Dodge prepped for biopsy

What Is Masticatory Myositis? The act of chewing, also known as mastication, is a complex action that results from the interaction of four sets (one set on each the right and left sides) of muscles in the dog: the temporalis muscle, which is positioned over the top of the head; the masseter muscle, which is the large muscle that you can feel at the back of the dog’s jaw; the digastricus muscle, which follows the contour of the lower jawbone; and the pterygoid muscle, which wraps under the back portion of lower jawbone.

Masticatory myositis is the inflammation of the muscles of mastication. This condition can have a very rapid onset, or it may develop more slowly over time and is an immune-mediated disease. While it can occur in any breed, there are several that are overrepresented in case number, including Golden Retrievers, Labrador Retrievers, German Shepherds, Doberman Pinchers, and Cavalier King Charles Spaniels.


An illustration of the muscles of mastication in the dog: T = temporalis muscle M = masseter muscle P = pterygoid muscle D = digastricus muscle

The cellular and genetic mechanisms involved in masticatory myositis are complex; but, to simplify, the muscles of mastication develop from a different embryonic source than the remainder of the skeletal muscles in the rest of the body.
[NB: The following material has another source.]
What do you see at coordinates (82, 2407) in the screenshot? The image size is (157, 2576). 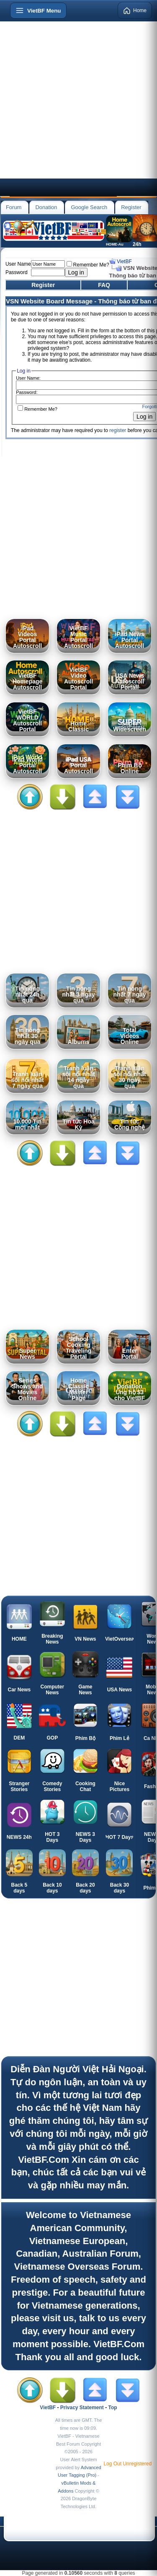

Masticatory muscles contain novel fibers, type 2M muscle fibers, that do not occur anywhere else in the body.

Masticatory myositis occurs when the body’s immune system attacks its own 2M muscle fibers and causes clinical signs which may include any of these symptoms in combination: swelling (acutely) at the temporalis and masseter muscles, fever, enlarged lymph nodes, marked muscle atrophy of the temporalis and/or masseter muscles (chronically), pain on palpation of the temporalis and/or masseter muscles, pain and difficulty opening the mouth, and/or inappetence/anorexia.

Muscle biopsy is considered the definitive diagnostic test for masticatory myositis. In addition to muscle biopsy, there is a blood test that detects and measures the level of circulating antibodies that attack the 2M muscle fibers (these would not be present in a pet that was not attacking its own 2M fibers). The blood test must be conducted on pets that have not started steroids to avoid false negative results.

Back to Dodge: Dodge responded quickly and positively to the prednisone and started feeling better almost immediately. The punch biopsy sample taken from his atrophied temporalis muscle was submitted for histopathological review. The pathologist who reviewed the tissue muscle biopsy found that instead of muscle tissue, the sample consisted of dense reactive connective tissue and regional chronic active inflammation with fibrosis, which had likely replaced the muscle tissue. This finding was consistent with masticatory myositis.

Over the course of about 3 months, Dodge was tapered down and was eventually taken off of prednisone. Dodge came in in late September for his annual exam and heartworm test and looked great! His owners reported that he was back to his old self, eating well and as playful as ever, and had done great since weaning off of prednisone. Although he responded well to steroid therapy and continues to do great, the Barhams continue to monitor Dodge closely for any return of clinical signs consistent with masticatory myositis. While many dogs can be weaned off of prednisone, some dogs do require prednisone for the rest of their lives.


Brooks, W. 2020. Masticatory Myositis (Eosinophilic Myostitis) in Dogs.